**Supplied information**

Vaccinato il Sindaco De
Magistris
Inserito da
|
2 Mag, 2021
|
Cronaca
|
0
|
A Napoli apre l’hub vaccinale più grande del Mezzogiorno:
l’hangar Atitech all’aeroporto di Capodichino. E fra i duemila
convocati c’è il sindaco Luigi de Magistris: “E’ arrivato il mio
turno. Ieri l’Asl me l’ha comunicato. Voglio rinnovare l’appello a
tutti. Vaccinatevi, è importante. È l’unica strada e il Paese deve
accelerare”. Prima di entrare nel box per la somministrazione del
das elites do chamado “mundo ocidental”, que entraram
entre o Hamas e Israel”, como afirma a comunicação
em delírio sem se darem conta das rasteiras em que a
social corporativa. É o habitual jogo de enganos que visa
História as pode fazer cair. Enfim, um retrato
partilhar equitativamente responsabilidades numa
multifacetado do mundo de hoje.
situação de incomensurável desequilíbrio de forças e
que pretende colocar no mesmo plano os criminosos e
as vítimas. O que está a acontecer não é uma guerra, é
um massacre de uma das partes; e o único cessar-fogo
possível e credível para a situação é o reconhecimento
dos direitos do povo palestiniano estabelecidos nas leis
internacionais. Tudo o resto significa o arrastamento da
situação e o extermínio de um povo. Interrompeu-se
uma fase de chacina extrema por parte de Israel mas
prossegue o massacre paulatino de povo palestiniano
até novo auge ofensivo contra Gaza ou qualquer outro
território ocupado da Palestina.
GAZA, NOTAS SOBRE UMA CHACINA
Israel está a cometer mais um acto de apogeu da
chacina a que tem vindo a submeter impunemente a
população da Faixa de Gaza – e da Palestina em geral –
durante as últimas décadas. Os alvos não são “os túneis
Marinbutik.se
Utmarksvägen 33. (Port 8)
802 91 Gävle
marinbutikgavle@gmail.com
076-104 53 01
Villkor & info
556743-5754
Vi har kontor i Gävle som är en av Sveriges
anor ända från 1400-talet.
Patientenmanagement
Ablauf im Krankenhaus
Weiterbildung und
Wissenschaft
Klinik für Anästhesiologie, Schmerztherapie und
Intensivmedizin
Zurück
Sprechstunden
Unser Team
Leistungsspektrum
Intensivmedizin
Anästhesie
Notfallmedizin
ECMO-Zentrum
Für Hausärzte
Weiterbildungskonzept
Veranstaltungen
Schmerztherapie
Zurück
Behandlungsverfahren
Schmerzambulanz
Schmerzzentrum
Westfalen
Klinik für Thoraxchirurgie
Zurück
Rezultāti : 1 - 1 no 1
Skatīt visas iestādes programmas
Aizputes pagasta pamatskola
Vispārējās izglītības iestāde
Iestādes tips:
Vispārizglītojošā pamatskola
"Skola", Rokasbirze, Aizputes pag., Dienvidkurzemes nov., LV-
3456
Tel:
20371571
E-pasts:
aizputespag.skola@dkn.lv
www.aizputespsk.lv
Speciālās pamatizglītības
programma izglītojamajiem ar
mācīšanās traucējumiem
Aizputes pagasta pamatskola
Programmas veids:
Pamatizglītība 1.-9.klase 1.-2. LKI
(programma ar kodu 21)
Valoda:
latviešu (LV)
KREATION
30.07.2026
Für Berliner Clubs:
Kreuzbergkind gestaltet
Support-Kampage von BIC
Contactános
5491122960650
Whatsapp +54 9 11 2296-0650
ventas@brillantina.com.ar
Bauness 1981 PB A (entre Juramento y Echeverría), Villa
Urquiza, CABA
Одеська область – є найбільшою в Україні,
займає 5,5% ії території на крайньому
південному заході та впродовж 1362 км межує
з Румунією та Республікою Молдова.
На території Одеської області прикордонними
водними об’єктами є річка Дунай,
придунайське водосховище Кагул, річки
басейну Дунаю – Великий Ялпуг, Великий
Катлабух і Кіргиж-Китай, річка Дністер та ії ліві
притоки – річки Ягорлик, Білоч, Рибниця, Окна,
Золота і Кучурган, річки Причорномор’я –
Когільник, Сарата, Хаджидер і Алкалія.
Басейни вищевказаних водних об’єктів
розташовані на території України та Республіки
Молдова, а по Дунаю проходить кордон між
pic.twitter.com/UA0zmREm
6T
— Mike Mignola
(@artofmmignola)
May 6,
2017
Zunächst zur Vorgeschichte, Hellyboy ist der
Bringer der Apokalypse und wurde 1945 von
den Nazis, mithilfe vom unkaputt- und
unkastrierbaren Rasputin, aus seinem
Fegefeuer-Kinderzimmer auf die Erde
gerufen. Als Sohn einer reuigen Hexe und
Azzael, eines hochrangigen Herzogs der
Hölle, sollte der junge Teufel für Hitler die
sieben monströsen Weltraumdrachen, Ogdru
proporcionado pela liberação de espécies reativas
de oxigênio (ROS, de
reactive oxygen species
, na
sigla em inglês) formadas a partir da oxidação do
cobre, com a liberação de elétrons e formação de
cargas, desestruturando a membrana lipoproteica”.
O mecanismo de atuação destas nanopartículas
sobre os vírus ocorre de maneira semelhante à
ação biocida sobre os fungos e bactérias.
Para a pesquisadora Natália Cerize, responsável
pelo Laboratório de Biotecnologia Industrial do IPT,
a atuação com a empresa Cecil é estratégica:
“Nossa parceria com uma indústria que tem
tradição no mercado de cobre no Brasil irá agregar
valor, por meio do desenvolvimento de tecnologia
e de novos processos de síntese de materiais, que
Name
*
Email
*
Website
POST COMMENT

**Required action**
Nothing should be left out when the listing is retyped exactly.

**Task solution**
Vaccinato il Sindaco De
Magistris
Inserito da
|
2 Mag, 2021
|
Cronaca
|
0
|
A Napoli apre l’hub vaccinale più grande del Mezzogiorno:
l’hangar Atitech all’aeroporto di Capodichino. E fra i duemila
convocati c’è il sindaco Luigi de Magistris: “E’ arrivato il mio
turno. Ieri l’Asl me l’ha comunicato. Voglio rinnovare l’appello a
tutti. Vaccinatevi, è importante. È l’unica strada e il Paese deve
accelerare”. Prima di entrare nel box per la somministrazione del
das elites do chamado “mundo ocidental”, que entraram
entre o Hamas e Israel”, como afirma a comunicação
em delírio sem se darem conta das rasteiras em que a
social corporativa. É o habitual jogo de enganos que visa
História as pode fazer cair. Enfim, um retrato
partilhar equitativamente responsabilidades numa
multifacetado do mundo de hoje.
situação de incomensurável desequilíbrio de forças e
que pretende colocar no mesmo plano os criminosos e
as vítimas. O que está a acontecer não é uma guerra, é
um massacre de uma das partes; e o único cessar-fogo
possível e credível para a situação é o reconhecimento
dos direitos do povo palestiniano estabelecidos nas leis
internacionais. Tudo o resto significa o arrastamento da
situação e o extermínio de um povo. Interrompeu-se
uma fase de chacina extrema por parte de Israel mas
prossegue o massacre paulatino de povo palestiniano
até novo auge ofensivo contra Gaza ou qualquer outro
território ocupado da Palestina.
GAZA, NOTAS SOBRE UMA CHACINA
Israel está a cometer mais um acto de apogeu da
chacina a que tem vindo a submeter impunemente a
população da Faixa de Gaza – e da Palestina em geral –
durante as últimas décadas. Os alvos não são “os túneis
Marinbutik.se
Utmarksvägen 33. (Port 8)
802 91 Gävle
marinbutikgavle@gmail.com
076-104 53 01
Villkor & info
556743-5754
Vi har kontor i Gävle som är en av Sveriges
anor ända från 1400-talet.
Patientenmanagement
Ablauf im Krankenhaus
Weiterbildung und
Wissenschaft
Klinik für Anästhesiologie, Schmerztherapie und
Intensivmedizin
Zurück
Sprechstunden
Unser Team
Leistungsspektrum
Intensivmedizin
Anästhesie
Notfallmedizin
ECMO-Zentrum
Für Hausärzte
Weiterbildungskonzept
Veranstaltungen
Schmerztherapie
Zurück
Behandlungsverfahren
Schmerzambulanz
Schmerzzentrum
Westfalen
Klinik für Thoraxchirurgie
Zurück
Rezultāti : 1 - 1 no 1
Skatīt visas iestādes programmas
Aizputes pagasta pamatskola
Vispārējās izglītības iestāde
Iestādes tips:
Vispārizglītojošā pamatskola
"Skola", Rokasbirze, Aizputes pag., Dienvidkurzemes nov., LV-
3456
Tel:
20371571
E-pasts:
aizputespag.skola@dkn.lv
www.aizputespsk.lv
Speciālās pamatizglītības
programma izglītojamajiem ar
mācīšanās traucējumiem
Aizputes pagasta pamatskola
Programmas veids:
Pamatizglītība 1.-9.klase 1.-2. LKI
(programma ar kodu 21)
Valoda:
latviešu (LV)
KREATION
30.07.2026
Für Berliner Clubs:
Kreuzbergkind gestaltet
Support-Kampage von BIC
Contactános
5491122960650
Whatsapp +54 9 11 2296-0650
ventas@brillantina.com.ar
Bauness 1981 PB A (entre Juramento y Echeverría), Villa
Urquiza, CABA
Одеська область – є найбільшою в Україні,
займає 5,5% ії території на крайньому
південному заході та впродовж 1362 км межує
з Румунією та Республікою Молдова.
На території Одеської області прикордонними
водними об’єктами є річка Дунай,
придунайське водосховище Кагул, річки
басейну Дунаю – Великий Ялпуг, Великий
Катлабух і Кіргиж-Китай, річка Дністер та ії ліві
притоки – річки Ягорлик, Білоч, Рибниця, Окна,
Золота і Кучурган, річки Причорномор’я –
Когільник, Сарата, Хаджидер і Алкалія.
Басейни вищевказаних водних об’єктів
розташовані на території України та Республіки
Молдова, а по Дунаю проходить кордон між
pic.twitter.com/UA0zmREm
6T
— Mike Mignola
(@artofmmignola)
May 6,
2017
Zunächst zur Vorgeschichte, Hellyboy ist der
Bringer der Apokalypse und wurde 1945 von
den Nazis, mithilfe vom unkaputt- und
unkastrierbaren Rasputin, aus seinem
Fegefeuer-Kinderzimmer auf die Erde
gerufen. Als Sohn einer reuigen Hexe und
Azzael, eines hochrangigen Herzogs der
Hölle, sollte der junge Teufel für Hitler die
sieben monströsen Weltraumdrachen, Ogdru
proporcionado pela liberação de espécies reativas
de oxigênio (ROS, de
reactive oxygen species
, na
sigla em inglês) formadas a partir da oxidação do
cobre, com a liberação de elétrons e formação de
cargas, desestruturando a membrana lipoproteica”.
O mecanismo de atuação destas nanopartículas
sobre os vírus ocorre de maneira semelhante à
ação biocida sobre os fungos e bactérias.
Para a pesquisadora Natália Cerize, responsável
pelo Laboratório de Biotecnologia Industrial do IPT,
a atuação com a empresa Cecil é estratégica:
“Nossa parceria com uma indústria que tem
tradição no mercado de cobre no Brasil irá agregar
valor, por meio do desenvolvimento de tecnologia
e de novos processos de síntese de materiais, que
Name
*
Email
*
Website
POST COMMENT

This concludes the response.